In the data that follows, count every line holding the string "Japan" and give the count alone.

:: Supplied material ::

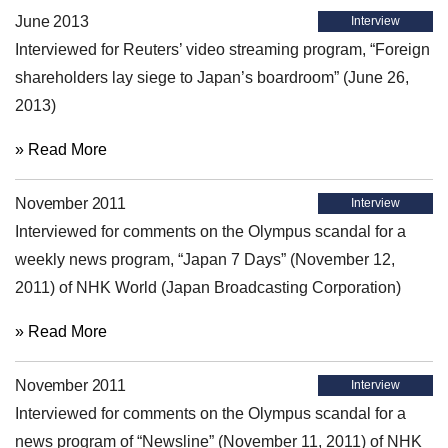
June 2013
Interview
Interviewed for Reuters’ video streaming program, “Foreign
shareholders lay siege to Japan’s boardroom” (June 26,
2013)
» Read More
November 2011
Interview
Interviewed for comments on the Olympus scandal for a
weekly news program, “Japan 7 Days” (November 12,
2011) of NHK World (Japan Broadcasting Corporation)
» Read More
November 2011
Interview
Interviewed for comments on the Olympus scandal for a
news program of “Newsline” (November 11, 2011) of NHK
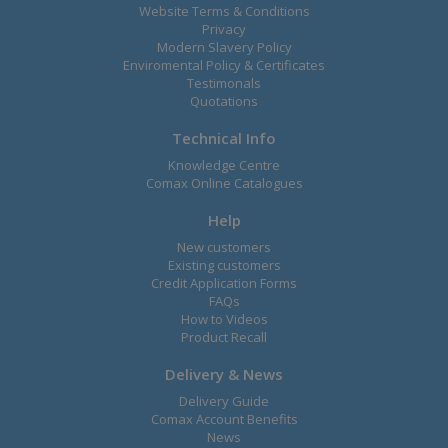
Website Terms & Conditions
Privacy
Modern Slavery Policy
Enviromental Policy & Certificates
Testimonals
Quotations
Technical Info
Knowledge Centre
Comax Online Catalogues
Help
New customers
Existing customers
Credit Application Forms
FAQs
How to Videos
Product Recall
Delivery & News
Delivery Guide
Comax Account Benefits
News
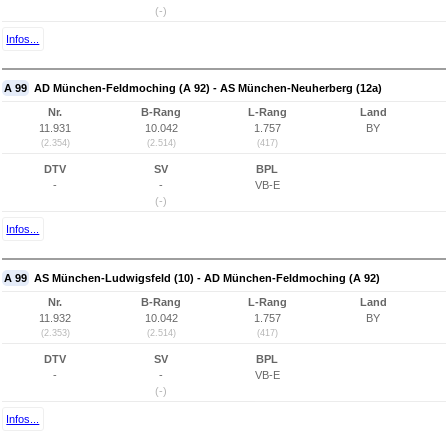
(-)
Infos...
A 99
AD München-Feldmoching (A 92) - AS München-Neuherberg (12a)
Nr.
B-Rang
L-Rang
Land
11.931
10.042
1.757
BY
(2.354)
(2.514)
(417)
DTV
SV
BPL
-
-
VB-E
(-)
Infos...
A 99
AS München-Ludwigsfeld (10) - AD München-Feldmoching (A 92)
Nr.
B-Rang
L-Rang
Land
11.932
10.042
1.757
BY
(2.353)
(2.514)
(417)
DTV
SV
BPL
-
-
VB-E
(-)
Infos...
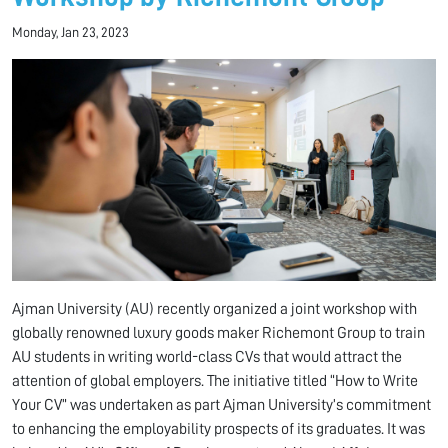
Monday, Jan 23, 2023
Ajman University (AU) recently organized a joint workshop with
globally renowned luxury goods maker Richemont Group to train
AU students in writing world-class CVs that would attract the
attention of global employers. The initiative titled “How to Write
Your CV” was undertaken as part Ajman University’s commitment
to enhancing the employability prospects of its graduates. It was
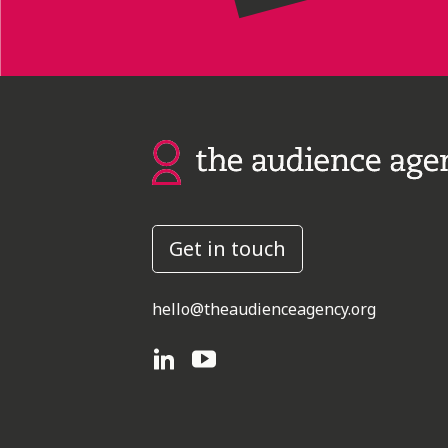
Get in touch
hello@theaudienceagency.org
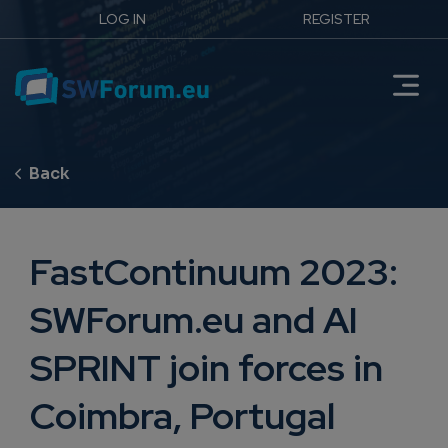
LOG IN
REGISTER
FastContinuum 2023:
SWForum.eu and AI
SPRINT join forces in
Coimbra, Portugal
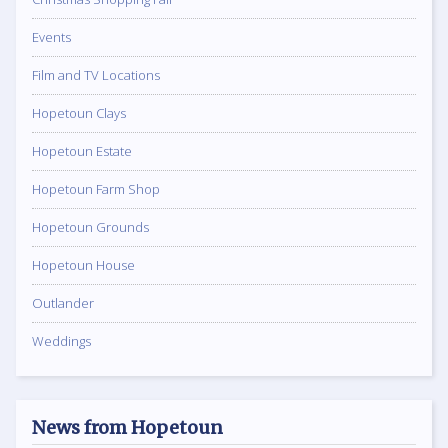
Events
Film and TV Locations
Hopetoun Clays
Hopetoun Estate
Hopetoun Farm Shop
Hopetoun Grounds
Hopetoun House
Outlander
Weddings
News from Hopetoun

:::

▸ Output for this task
3